Tuesday, September 23, 2014

Blog Theme

I have recently joined a new Facebook group; it is about moms who blog about their lives. I look at their blogs and realize I have a lot to learn. I really hope to use this Facebook group as a resource to make my blog look better. So for starters I had to pick a theme, which was the easy part. The theme was being a new mom and expressing my thoughts on what God has been teaching me during this season of life. But the next part was a little harder. How was I to decorate my blog to show my theme? As some of you saw previously, I had a picture by Norman Rockwell; this was because
I thought he was an amazing painter.The picture I had was of a grandma and a little boy praying.

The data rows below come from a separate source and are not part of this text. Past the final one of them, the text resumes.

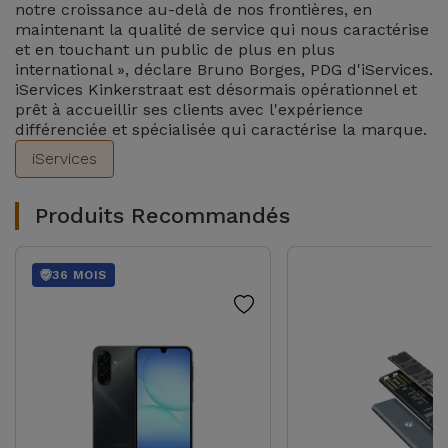
notre croissance au-delà de nos frontières, en
et
maintenant la qualité de service qui nous caractérise
Bracelets
et en touchant un public de plus en plus
Autres
international », déclare Bruno Borges, PDG d'iServices.
Marques
iServices Kinkerstraat est désormais opérationnel et
Chaînes
prêt à accueillir ses clients avec l'expérience
de
Voir
différenciée et spécialisée qui caractérise la marque.
Téléphone
tout
iServices
Gadgets
Produits Recommandés
Hygiène
36 MOIS
et
Maison
Portefeuilles,
Étuis et Sacs
Traceurs et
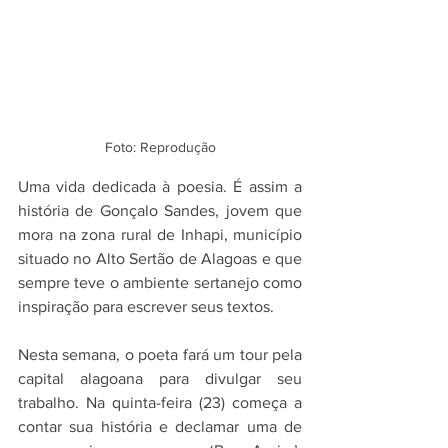
Foto: Reprodução
Uma vida dedicada à poesia. É assim a 
história de Gonçalo Sandes, jovem que 
mora na zona rural de Inhapi, município 
situado no Alto Sertão de Alagoas e que 
sempre teve o ambiente sertanejo como 
inspiração para escrever seus textos.
Nesta semana, o poeta fará um tour pela 
capital alagoana para divulgar seu 
trabalho. Na quinta-feira (23) começa a 
contar sua história e declamar uma de 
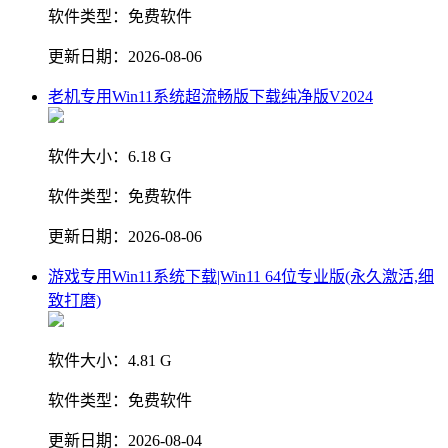
软件类型：
免费软件
更新日期：
2026-08-06
老机专用Win11系统超流畅版下载纯净版V2024
软件大小：
6.18 G
软件类型：
免费软件
更新日期：
2026-08-06
游戏专用Win11系统下载|Win11 64位专业版(永久激活,细
致打磨)
软件大小：
4.81 G
软件类型：
免费软件
更新日期：
2026-08-04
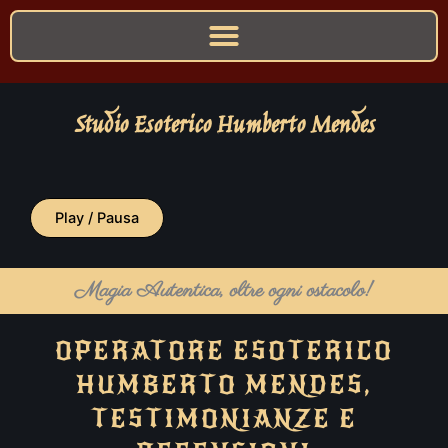
Studio Esoterico Humberto Mendes
Play / Pausa
Magia Autentica, oltre ogni ostacolo!
OPERATORE ESOTERICO
HUMBERTO MENDES,
TESTIMONIANZE E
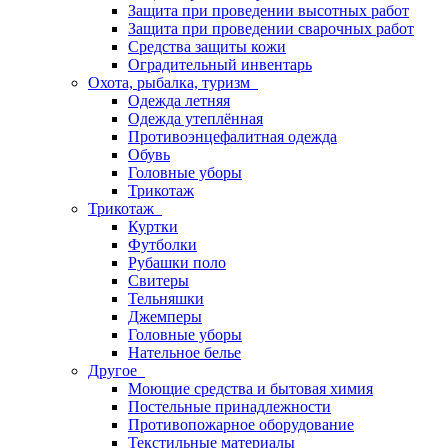
Защита при проведении высотных работ
Защита при проведении сварочных работ
Средства защиты кожи
Оградительный инвентарь
Охота, рыбалка, туризм
Одежда летняя
Одежда утеплённая
Противоэнцефалитная одежда
Обувь
Головные уборы
Трикотаж
Трикотаж
Куртки
Футболки
Рубашки поло
Свитеры
Тельняшки
Джемперы
Головные уборы
Нательное белье
Другое
Моющие средства и бытовая химия
Постельные принадлежности
Противопожарное оборудование
Текстильные материалы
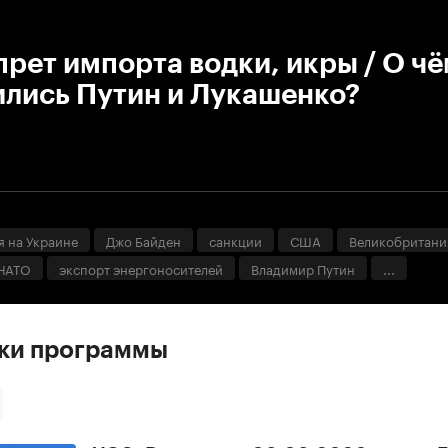
:00
/
00:00
рет импорта водки, икры / О ч
ились Путин и Лукашенко?
я на Украине
Джо Байден
санкции
США
Великобритани
НАТО
экспорт энергоносителей
Владимир Путин
...
ски программы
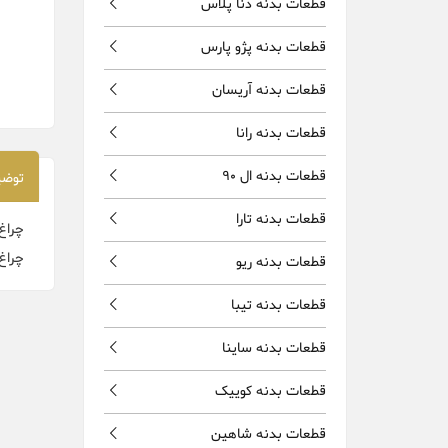
قطعات بدنه دنا پلاس
قطعات بدنه پژو پارس
قطعات بدنه آریسان
قطعات بدنه رانا
قطعات بدنه ال 90
توضی
قطعات بدنه تارا
چراغ
چراغ
قطعات بدنه ریو
قطعات بدنه تیبا
قطعات بدنه ساینا
قطعات بدنه کوییک
قطعات بدنه شاهین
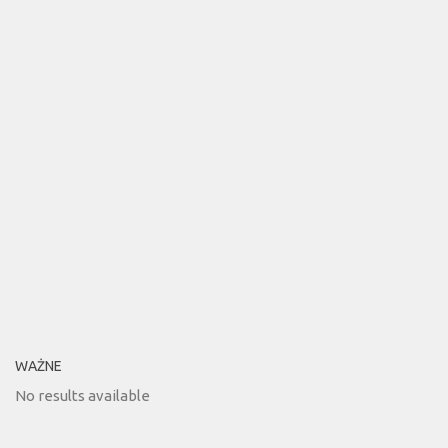
WAŻNE
No results available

This represented to me the importance of family and prayer, which I believe is what God was showing me what He wants me to learn. But I felt like I needed more than just that. That's when zebras popped into my head.
For quite sometime, I have been loving anything zebra. Why you ask? Well a few years ago, my mother mentioned this ladies ministry that was happening in California that she really liked. A friend of hers started this ministry based off of the idea of a herd of zebras. Apparently, a zebra is very vulnerable when it is alone. But when they are in a herd, God made their stripes to blend together to make them look like a larger animal than what they are. This in return frightens their predator, and they are left alone. It is like this with women in the church. We are vulnerable as individuals with our emotions, our fears, our need to control; this is where Satan likes to attack us. 1 Peter 5:8 states,

"Be sober, be vigilant; because your adversary the devil walks about like a roaring lion, seeking whom he may devour".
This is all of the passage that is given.